La mia Torino cominciò con la Juventus, quando non c’era neppure la televisione e io sapevo della sua esistenza per sentito dire. Il nome mi piaceva, mi faceva sentire più grande, come se avessi imparato il latino, cominciato a studiare proprio in quei giorni. Della città della Mole antonelliana e della Fiat, mi intrigava il Po, il più grande fiume d’Italia. Abituato ai fiumiciattoli del mio paese in cui prendevo gamberetti e piccoli cavedani, cullai il grande salto di andare a pescare in quell’enormità immaginata di acqua, ma rimasi a quello che era scritto sul libro di geografia. Poi ci fu la storia, il neoguelfo Carlo Alberto di cui mi intrigava lo Statuto, l’Unità d’Italia, Cavour, Giolitti, la televisione e l’ombra dei Savoia e degli Agnelli.
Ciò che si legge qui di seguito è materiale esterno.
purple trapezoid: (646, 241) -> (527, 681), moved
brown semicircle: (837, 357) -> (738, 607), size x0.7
A Torino sono stato la prima volta da adulto per partecipare ad un incontro all’università. Poi le visite diventarono più frequenti e riuscii perfino ad andare a vedere una partita della Juventus, ma questo avvenne quando ero padre e fu per portare mio figlio a vedere i suoi giocatori beniamini.
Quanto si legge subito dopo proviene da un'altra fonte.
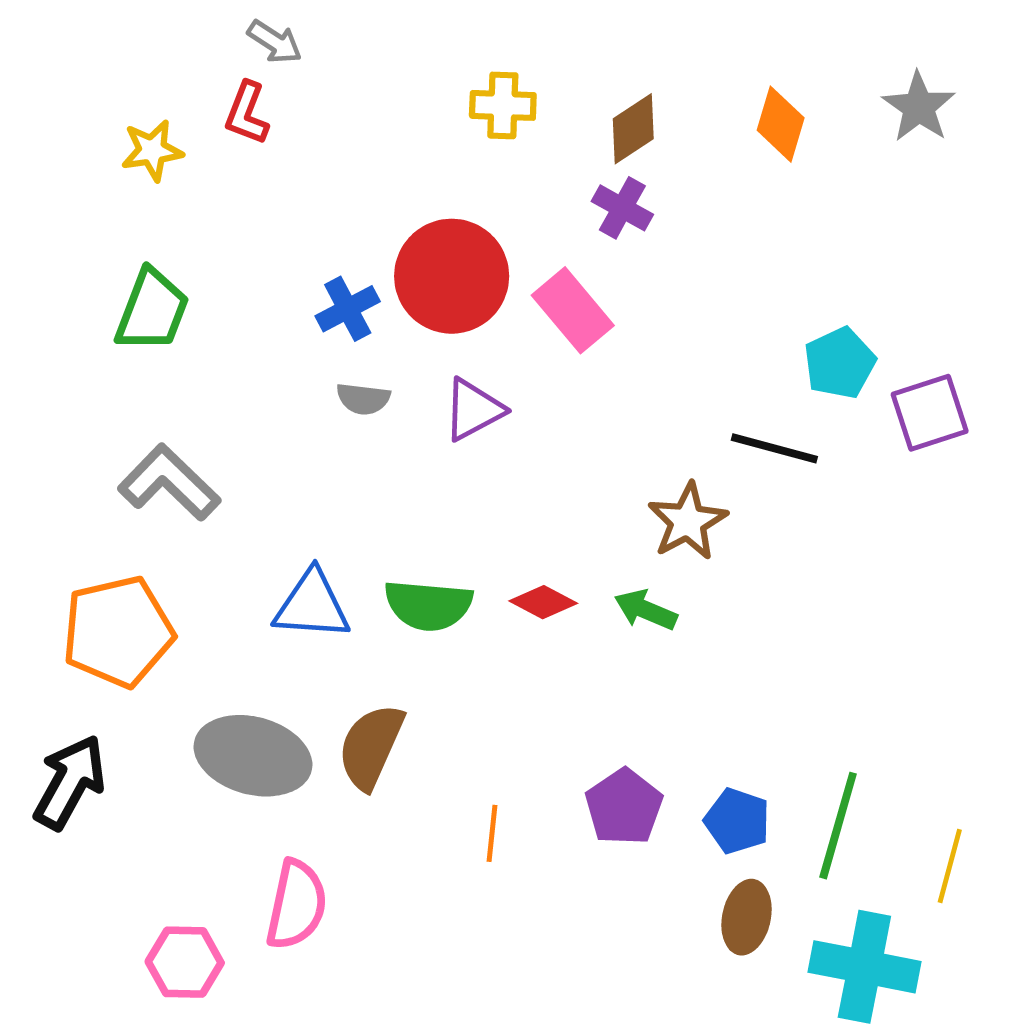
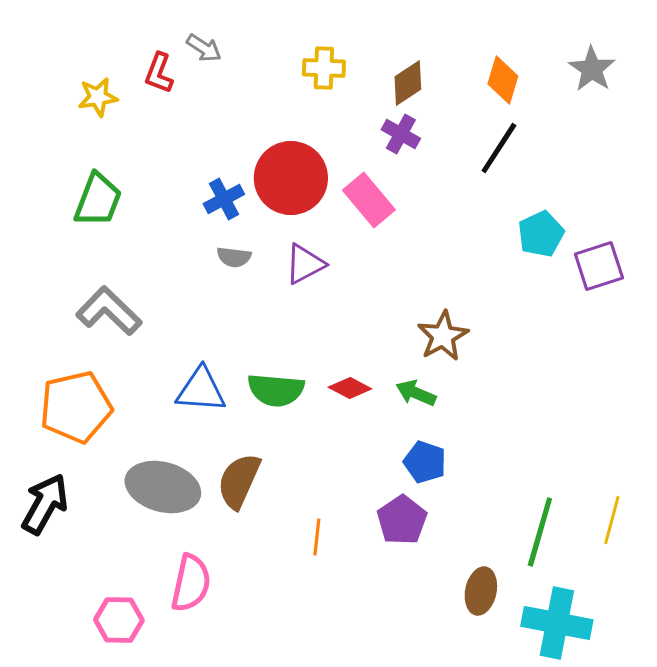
gray arrow: (275, 42) -> (204, 48), moved
black line: (774, 448) -> (499, 148), moved, turned -72
blue pentagon: (737, 821) -> (425, 462), moved
yellow line: (950, 866) -> (612, 520), moved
Infine, è arrivato il presente, quello che sbuca dietro l’angolo di un giorno qualsiasi dell’anno, senza annunciarsi perché è fatto di sé, di preziosa presenza, il modo necessario alle storie umane del quotidiano piene di volti, di sorrisi, di domande e di emozioni che non hanno parole, sono scriminature di capelli, orecchie a sventola e nasi aquilini, occhi azzurri, gesti, toni di voce, gentilezza, il saluto completo con i baci sulle guance, ponti costruiti lì per lì con un accenno, una stretta di mano, sono una cravatta, la camicia, l’abito del giorno di festa, la parola che cerca l’eco. Ed è tutto quello che dopo puoi veramente portare via, rincantucciato forse nel fegato o, probabilmente, nell’interstizio di qualche esile nervatura che conduce l’immagine al cervello, distribuito per tutto il corpo con il sangue, passato per i polmoni con un respiro profondo, o forse anche adagiato temporaneamente nello stomaco dove dialoga con un buon bicchiere di vino, una pietanza gradevole. E tutto mentre racconti di te in un momento speciale perché tu sei li proprio per quello, per dire. E il racconto si srotola, parola dopo parola e ti piace risentirne l’eco nelle parole di Fabrizio, il padrone di casa, che ritorna nel racconto mentre mette in fila le cose e le colloca in un’esistenza che interloquisce. Con il pomodoro della tua storia e qualche divagazione scandita dall’ode di Neruda, giri per i tavoli e le sedie, occhi attenti, ti muovi tra il tintinnare dei bicchieri e ti sembra addirittura di sentirti nella sua luce di “astro della terra”. Una sera a Torino, nel presente, con l’amico che ti accoglie e dice di te agli altri, sorrisi in cui ti specchi in cui ti guardi rasserenato e vedi una tua esistenza appena messa in vita. Il Rotary, che ti riporta alla base Marambio, nell’Antardite lontana dove il sublime Dante volle collocare il paradiso terrestre.
Poi riordini tutto, i tavoli che riempiono la sala, quelle persone che sono entrate nella tua vita, l’abbraccio accogliente di Fabrizio, le parole dette e le collochi in buon ordine nella tua preziosa valigia del cuore che così può continuare a battere.
Torino, una sera del presente, insieme con gli amici del Rotary Club Torino 1958.